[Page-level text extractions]

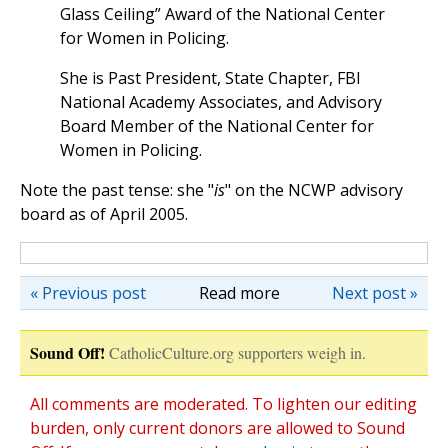
Glass Ceiling” Award of the National Center
for Women in Policing.
She is Past President, State Chapter, FBI
National Academy Associates, and Advisory
Board Member of the National Center for
Women in Policing.
Note the past tense: she "
is
" on the NCWP advisory
board as of April 2005.
« Previous post
Read more
Next post »
Sound Off!
CatholicCulture.org supporters weigh in.
All comments are moderated. To lighten our editing
burden, only current donors are allowed to Sound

About this exercise:
Whenever a line in the data holds "Women", copy that line.

Result:
for Women in Policing.
Women in Policing.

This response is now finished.